Gesund – Gerecht – Gemeinsam!
Prof. Annelie Keil und Prof. Gerhard Trabert erhalten den Carola Gold-Preis 2018. Und wieder einmal stellt sich das Gefühl ein: Besser kann es gar nicht passen! Wem, wenn nicht diesen Beiden, sollte die Ehre zuteilwerden, mit diesem Preis ausgezeichnet zu werden?
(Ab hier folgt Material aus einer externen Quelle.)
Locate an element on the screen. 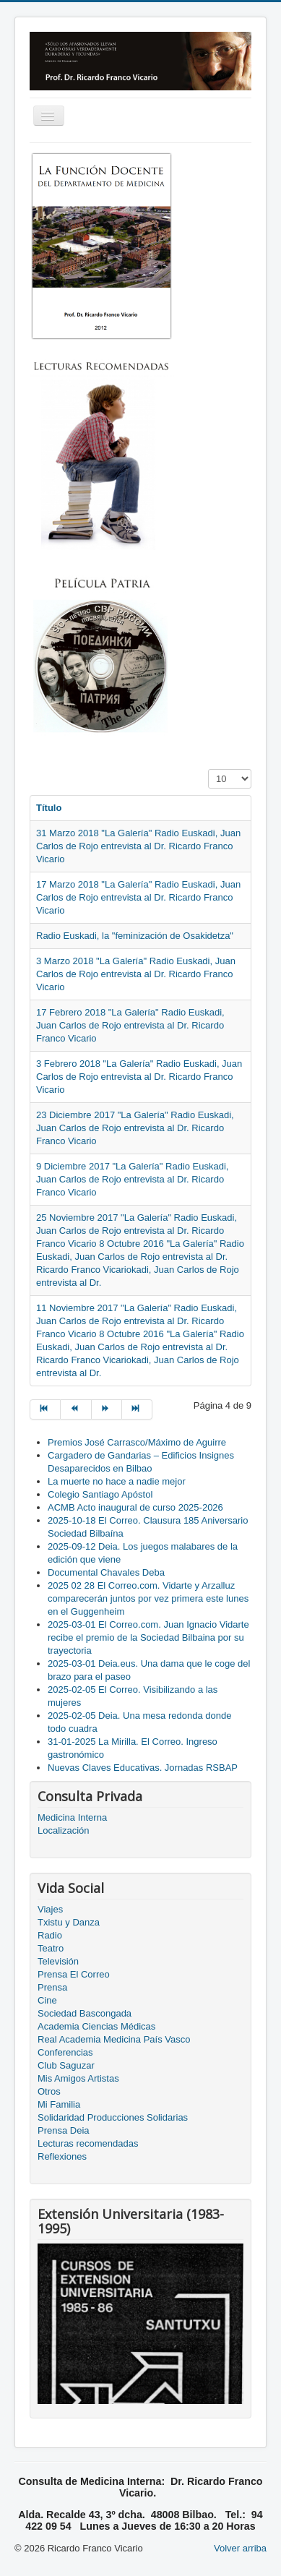 Image resolution: width=281 pixels, height=2576 pixels. Teatro is located at coordinates (51, 1948).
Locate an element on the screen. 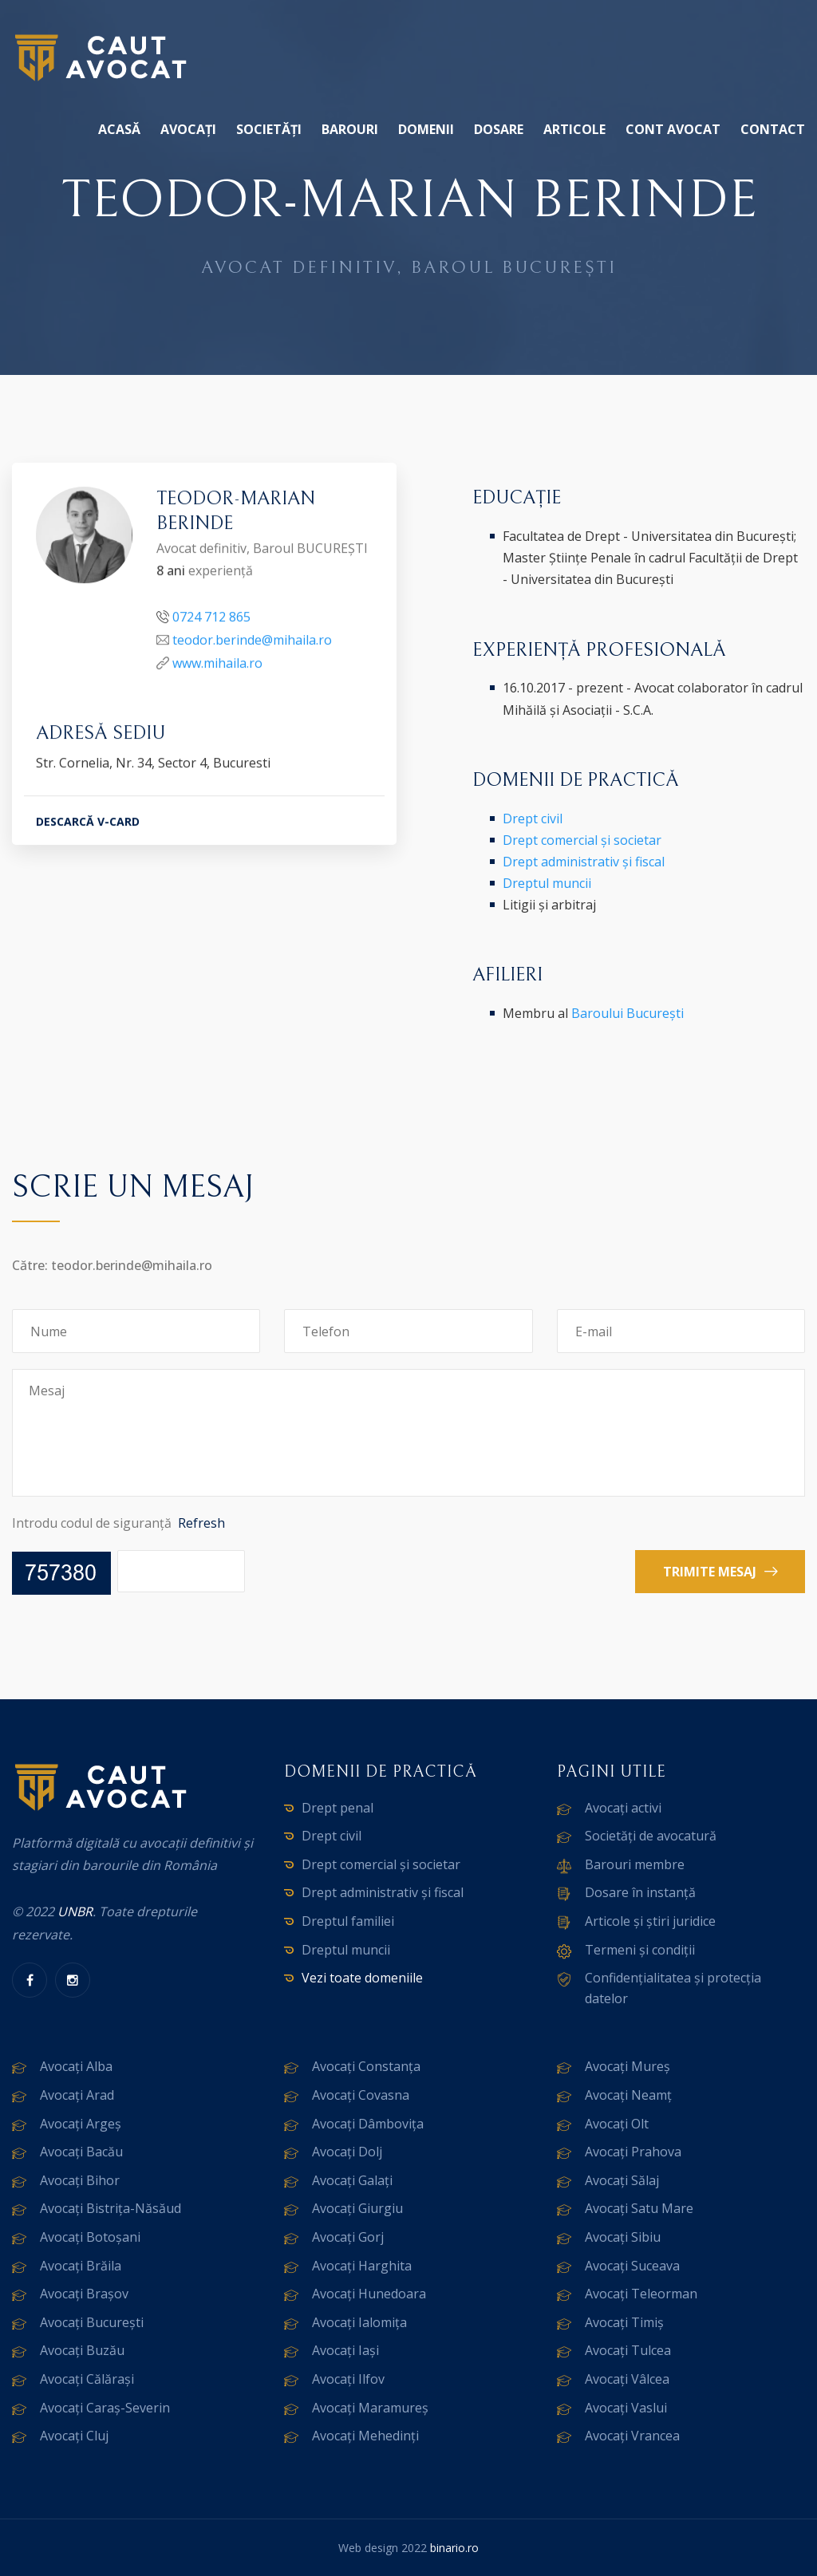 The width and height of the screenshot is (817, 2576). Avocați Călărași is located at coordinates (87, 2379).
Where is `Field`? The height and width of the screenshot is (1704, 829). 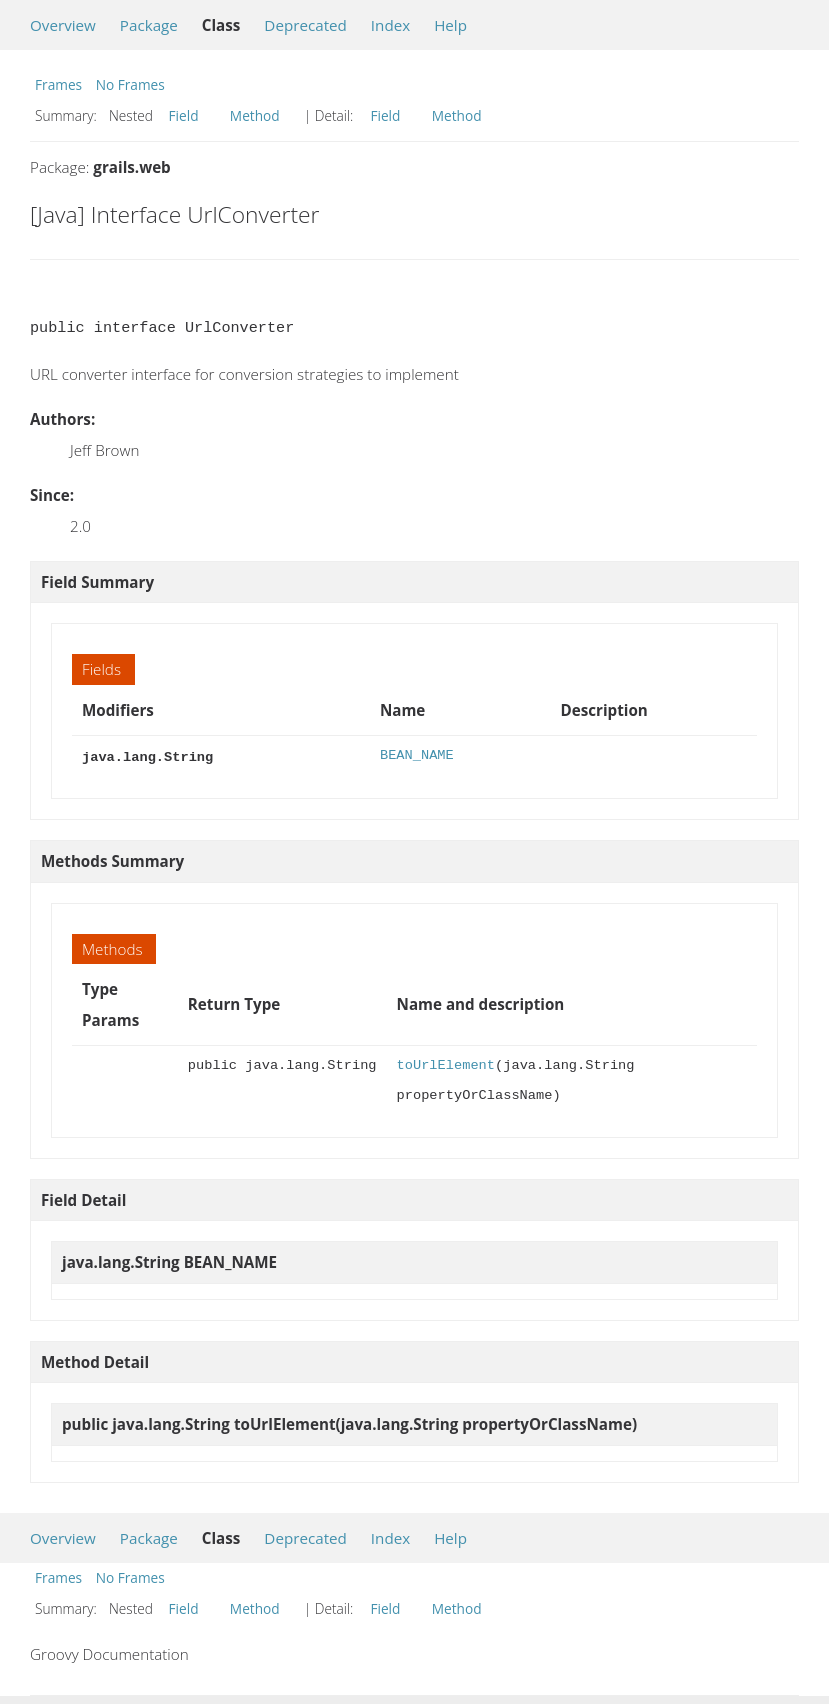 Field is located at coordinates (184, 115).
Seit 2013 wird diese Auszeichnung an Menschen verliehen, die sich wie die Namensgeberin des Preises mit besonderer Ausdauer und Hingabe für die Bekämpfung gesundheitlicher Chancenungleichheit einsetzen.
Biografisches zu Gerhard Trabert
- geboren am 3. Juli 1956 in Mainz, Vater von vier Kindern
- 1975 bis 1979 Studium der Sozialarbeit an der Fachhochschule Wiesbaden, 1983 bis 1989 Studium der Humanmedizin
- Inspiriert von einer Hospitation in einem Leprakrankenhaus in Hyderabad in Indien, gründete er 1994 das Mainzer Modell, eine medizinische Versorgungseinrichtung für wohnungslose Menschen
- Gründer und 1. Vorsitzender des Vereins Armut und Gesundheit in Deutschland, sowie des Vereins Flüsterpost (Verein zur Unterstützung von Kindern an Krebs erkrankter Eltern)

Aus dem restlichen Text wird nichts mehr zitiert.